About Us

The Embassy


The Romanian Cultural Institute (RCI) is the official organisation which promotes Romanian culture and civilization in the world. The RCI branch in London has its headquarters in 1 Belgrave Square, and is one of the 16 centres of the RCI network in the world, financed by the RCI and the Ministry of Foreign Affairs, under the patronage of the President of Romania.

The RCI develops in situ an important part of its cultural programmes – often in partnership with the Embassy or with cultural organizations in the public or non-governmental sector.

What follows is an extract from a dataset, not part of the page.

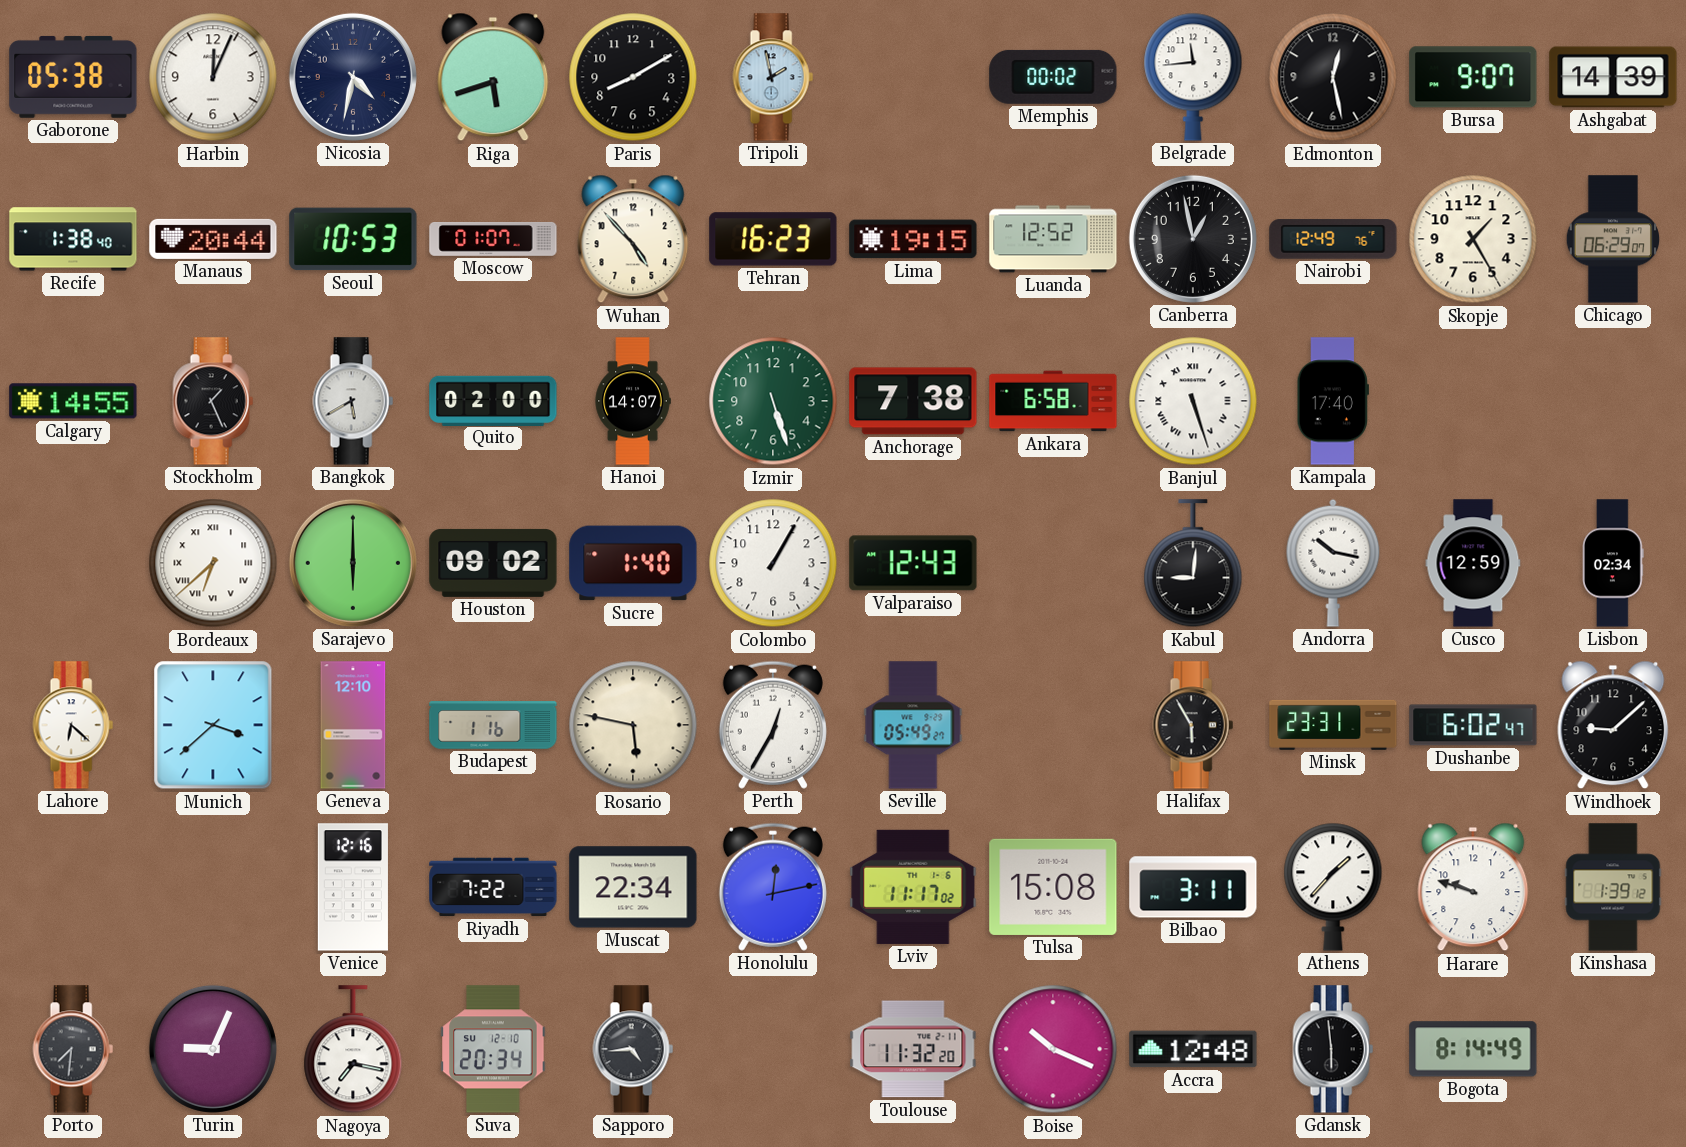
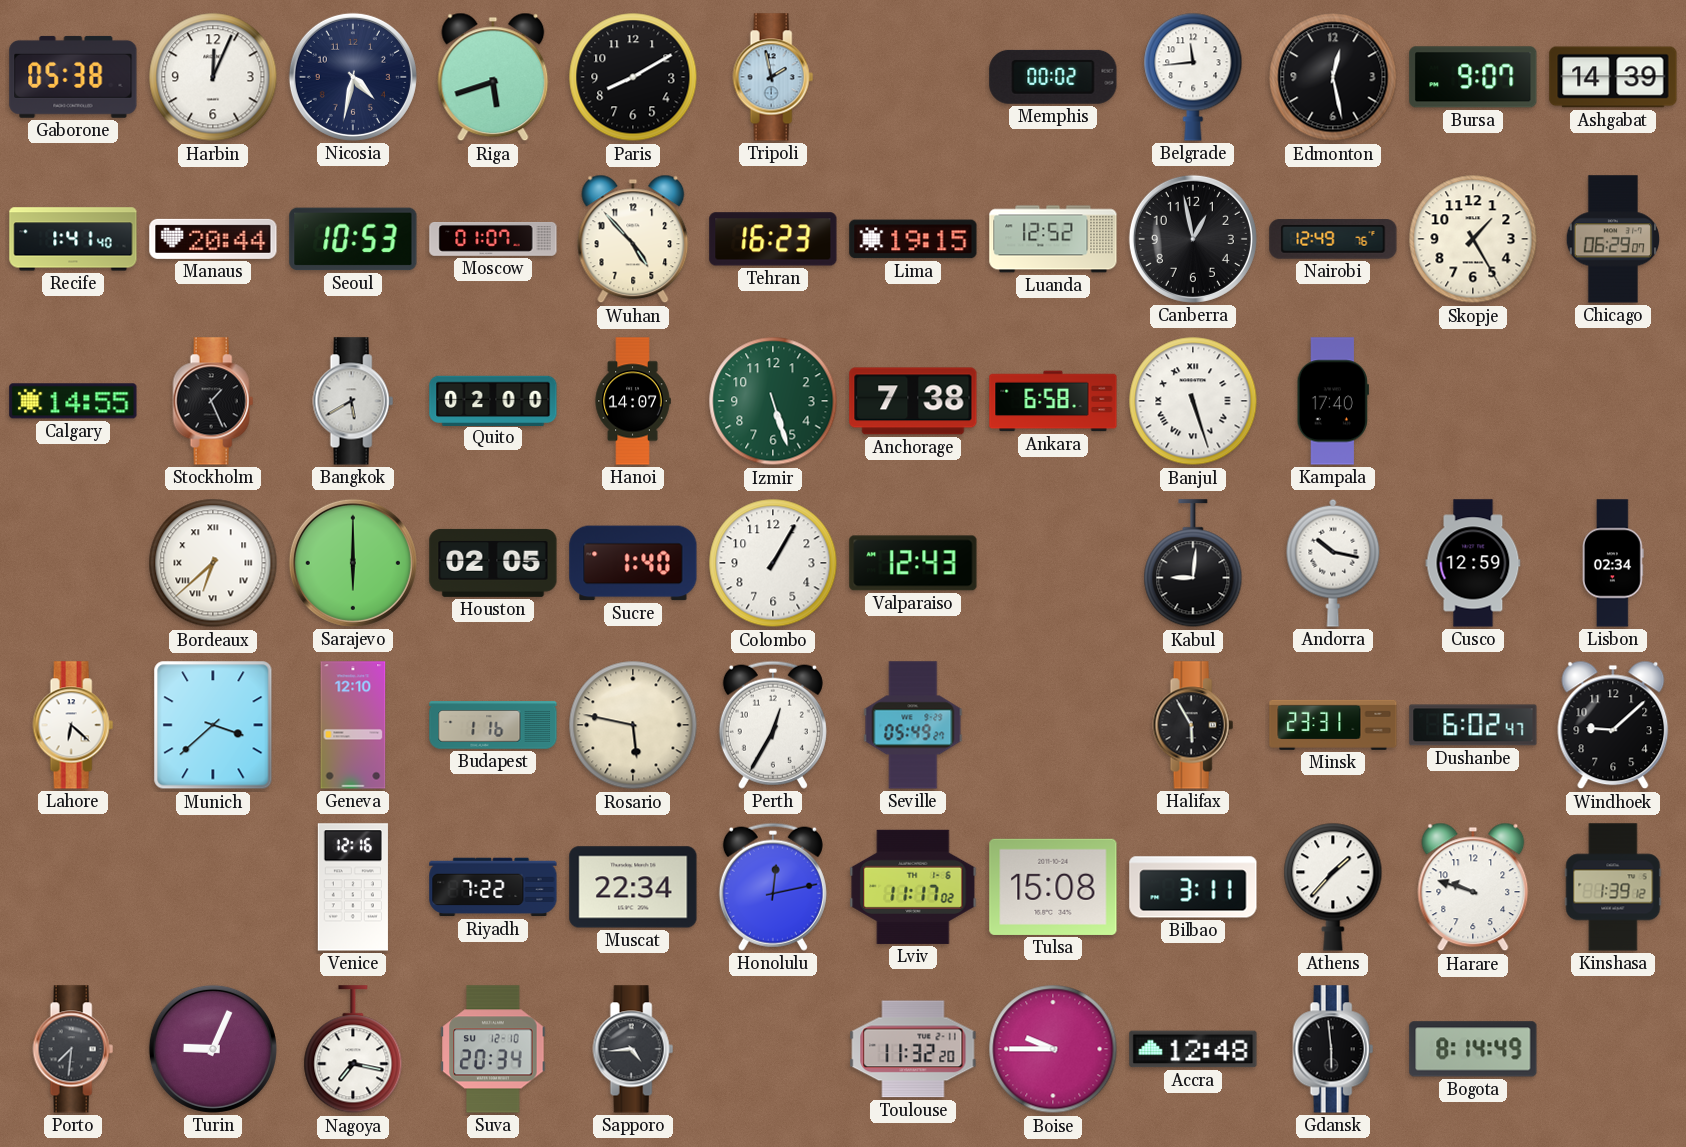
Recife: 1:38 -> 1:41
Houston: 09:02 -> 02:05
Boise: 10:19 -> 9:45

Between 2006-2008, Romania’s Ministry of Foreign Affairs refurbished the building in close coordination with the RCI team in London. The space was brought in line with the needs of the cultural programmes, while also matching the diplomatic specific status of the building. Accordingly, an exhibition, a concert hall and RCI offices were set-up, as well as the area of artistic residence ”Attic Arts” have been organised through a conversion of the attic. The RCI created the “Enescu Society” in 2007 and organises successful chamber concerts every month.

The protocol salons of the building are used both by the Embassy and the Romanian Cultural Institute. A special protocol salon reserved for the Ambassador is also located here, for high ranking diplomatic meetings, named “The Tilea Salon” in memory of the first diplomat to represent Romania in London in the late’30s, the Minister of Legation Viorel V. Tilea. The salon and the concert hall on the first floor display valuable pieces of furniture, portrait–sculptures and paintings signed by Romanian and British artists.

The building also has accommodation facilities for the RCI staff as well as temporary accommodation for Romanian artists taking part in various internships and cultural programmes organised in London.

The capacity of the building is to be expanded as an “artistic space” by creating a room for multi-media projections, conferences and theatre. Any changes in refurbishing the interior are done in accordance with the architectural morphology of the building-which is part of the British protected patrimony of the area.

On the RCI London website there is a video journal of the 2006 refurbishing and of the making of RCI as a new institution on the cultural map of London: “RCI - Making of http://www.youtube.com/watch?v=NsFTou4SPPo

Besides the pictures taken on site during the refurbishing period, the film also contains information on the history of the house and archive photographs offered by Mrs. Ileana Troiano Tilea, daughter of the former Ambassador Viorel Tilea. Thus we discover a history of the building in which we find personalities such as Winston Churchill or Grigore Gafencu, former Romanian Minister of Foreign Affairs.

Full of history and a dynamic diplomatic and cultural activity of today, the building at number 1 Belgrave Square can be rightfully called Romania’s House in London.